So If the Runt is the All Time Giant heavyweight, whats the smallest domesticated Pigeon?
have a great day


----------



## almondman (Aug 22, 2009)

Probably the Portuguese tumbler!? Or the Valencia Figurita!?


----------



## LilBirdy (Apr 24, 2012)

Lol Hi Almondman 
i find it interesting ,i did looked up the Runt and checked out information on them after finding out here from Charis,thePigeonkey and Scotts56 how big they are. they really are really a big bird . i always thought it was the King that was the biggest ... i hope to go to a show and hopefully see some along with other breeds i dont ever see about my area. Ill have to check out those birds too .thank you and thank you all for the information


----------



## LilBirdy (Apr 24, 2012)

I checked them out, i really like the Valencia Figurita such a cute pigeon


----------



## Msfreebird (Sep 23, 2007)

LilBirdy said:


> So If the Runt is the All Time Giant heavyweight, whats the smallest domesticated Pigeon?
> have a great day


'Walter' (Carneau Pigeon) is the Giant with his little hen (homer) on the right, LOL
http://www.pigeoncote.com/lancast/lancas3.html


----------



## LilBirdy (Apr 24, 2012)

OMGosh! he is HUGE and very beautiful ! ~ i have only 2 homers and they are the second to the biggest among my birds my Indian FT "Queeny" is still bigger then them by alittle and shes alot bigger then my other fantails.
thanks for showing him hes Gorgeous 
Debby


----------



## LilBirdy (Apr 24, 2012)

Have you checked Guinness World Records becuse I think Walter could take the record !


----------



## altgirl35 (Sep 5, 2008)

awwww walter my fat a#$ lol!! he was the biggest piji i have ever seen! size of a gallon of milk


----------



## Msfreebird (Sep 23, 2007)

altgirl35 said:


> awwww walter my fat a#$ lol!! he was the biggest piji i have ever seen! size of a gallon of milk


I just love him! He doesn't do much flying...just too and from where he wants to perch. NOBODY bothers him, he just struts around with his head high, shifting his huge shoulders back and forth as he walks, and loves to flirt with all the ladies. It's like he moves in 'slow motion'..."I'm cool"  With a very deep, basey cooooooo.....kinda rumbles the walls  He's actually doubled his weight since I got him!
Thank you for letting me adopt him!


----------



## Msfreebird (Sep 23, 2007)

Altgirl, Here's the pictures you sent me shortly after you took him in......

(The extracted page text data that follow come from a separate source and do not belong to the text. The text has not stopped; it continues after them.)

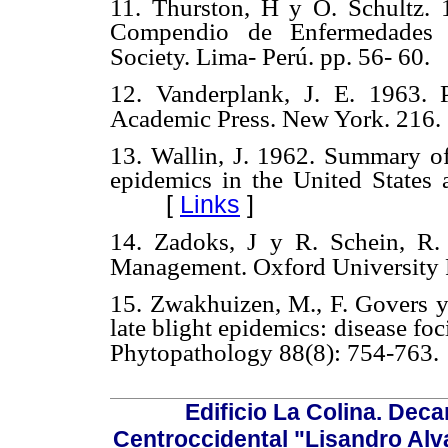
11. Thurston, H y O. Schultz. 1
Compendio de Enfermedades d
Society. Lima- Perú. pp. 56- 60.
12. Vanderplank, J. E. 1963. 
Academic Press. New York. 216.
13. Wallin, J. 1962. Summary of 
epidemics in the United States
[
Links
]
14. Zadoks, J y R. Schein, R.
Management. Oxford University P
15. Zwakhuizen, M., F. Govers y
late blight epidemics: disease foc
Phytopathology 88(8): 754-763.
Edificio La Colina. Dec
Centroccidental "Lisandro Alv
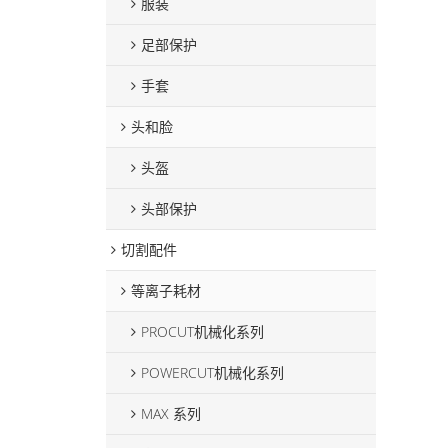
服装
足部保护
手套
头和脸
头盔
头部保护
切割配件
等离子耗材
PROCUT机械化系列
POWERCUT机械化系列
MAX 系列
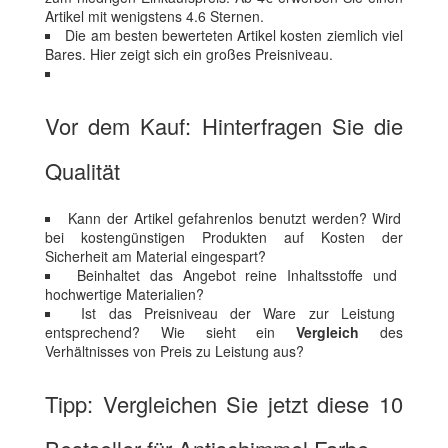
Artikel mit wenigstens 4.6 Sternen.
Die am besten bewerteten Artikel kosten ziemlich viel
Bares. Hier zeigt sich ein großes Preisniveau.
Vor dem Kauf: Hinterfragen Sie die
Qualität
Kann der Artikel gefahrenlos benutzt werden? Wird
bei kostengünstigen Produkten auf Kosten der
Sicherheit am Material eingespart?
Beinhaltet das Angebot reine Inhaltsstoffe und
hochwertige Materialien?
Ist das Preisniveau der Ware zur Leistung
entsprechend? Wie sieht ein
Vergleich
des
Verhältnisses von Preis zu Leistung aus?
Tipp: Vergleichen Sie jetzt diese 10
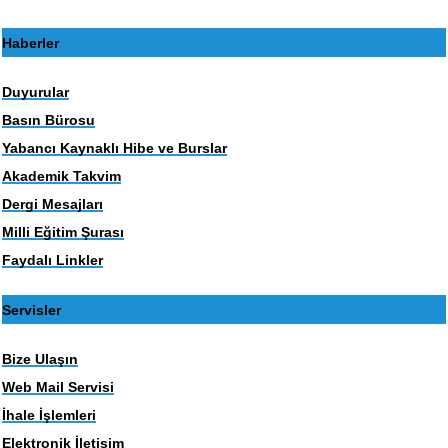
Haberler
Duyurular
Basın Bürosu
Yabancı Kaynaklı Hibe ve Burslar
Akademik Takvim
Dergi Mesajları
Milli Eğitim Şurası
Faydalı Linkler
Servisler
Bize Ulaşın
Web Mail Servisi
İhale İşlemleri
Elektronik İletişim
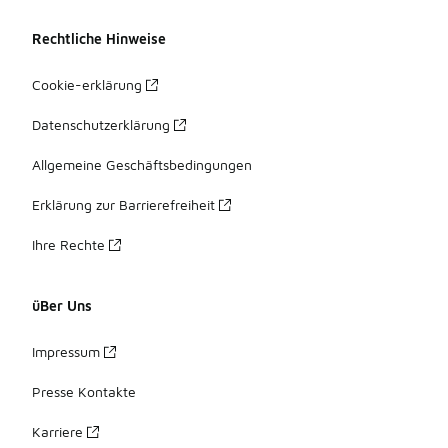
Rechtliche Hinweise
Cookie-erklärung
Datenschutzerklärung
Allgemeine Geschäftsbedingungen
Erklärung zur Barrierefreiheit
Ihre Rechte
üBer Uns
Impressum
Presse Kontakte
Karriere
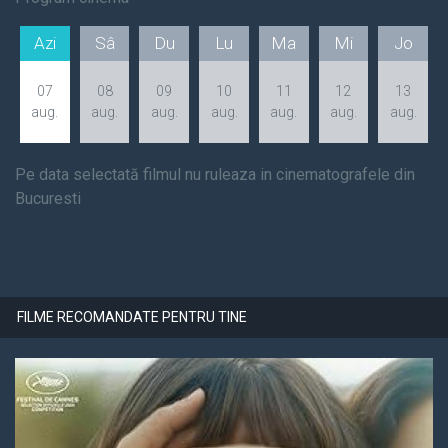
Azi
Sâ
Du
Lu
Ma
Mi
Jo
07
08
09
10
11
12
13
aug.
aug.
aug.
aug.
aug.
aug.
aug.
Pe data selectată filmul nu ruleaza in cinematografele din
Bucuresti
FILME RECOMANDATE PENTRU TINE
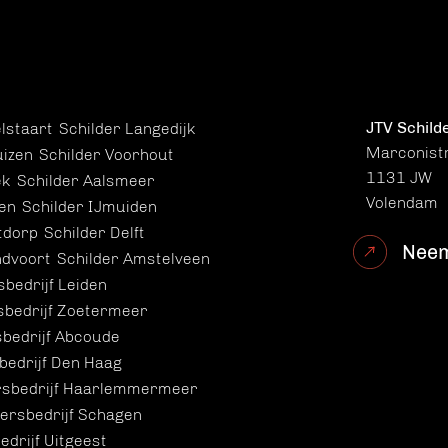
JTV Schild
lstaart
Schilder Langedijk
Marconist
uizen
Schilder Voorhout
1131 JW
ek
Schilder Aalsmeer
Volendam
en
Schilder IJmuiden
tdorp
Schilder Delft
Neem
ndvoort
Schilder Amstelveen
sbedrijf Leiden
sbedrijf Zoetermeer
sbedrijf Abcoude
bedrijf Den Haag
rsbedrijf Haarlemmermeer
dersbedrijf Schagen
edrijf Uitgeest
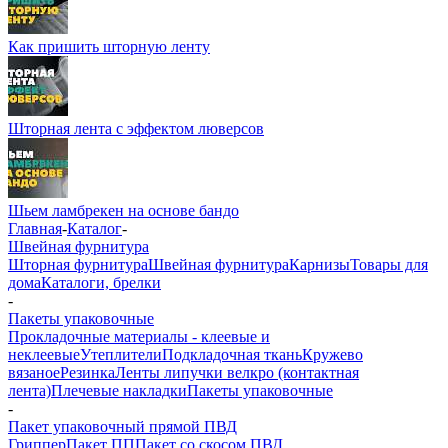
Как пришить шторную ленту
Шторная лента с эффектом люверсов
Шьем ламбрекен на основе бандо
Главная
-
Каталог
-
Швейная фурнитура
Шторная фурнитура
Швейная фурнитура
Карнизы
Товары для
дома
Каталоги, брелки
-
Пакеты упаковочные
Прокладочные материалы - клеевые и
неклеевые
Утеплители
Подкладочная ткань
Кружево
вязаное
Резинка
Ленты липучки велкро (контактная
лента)
Плечевые накладки
Пакеты упаковочные
-
Пакет упаковочный прямой ПВД
Гриппер
Пакет ПП
Пакет со скосом ПВД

He must have been young then....or very underweight when he was brought to you!


----------



## altgirl35 (Sep 5, 2008)

i'm sure he was, he was found on the mean streets of boston, an escapee from china town i'm sure
lucky someone was able to grab him and get him to a rehabber who then transfered him to me


----------



## Msfreebird (Sep 23, 2007)

altgirl35 said:


> i'm sure he was, he was found on the mean streets of boston, an escapee from china town i'm sure
> lucky someone was able to grab him and get him to a rehabber who then transfered him to me


 Well he's a happy guy now!


----------



## altgirl35 (Sep 5, 2008)

i guess it's a horror show walking thru the the markets down there, walter was meant to be a meal, sooo gross


----------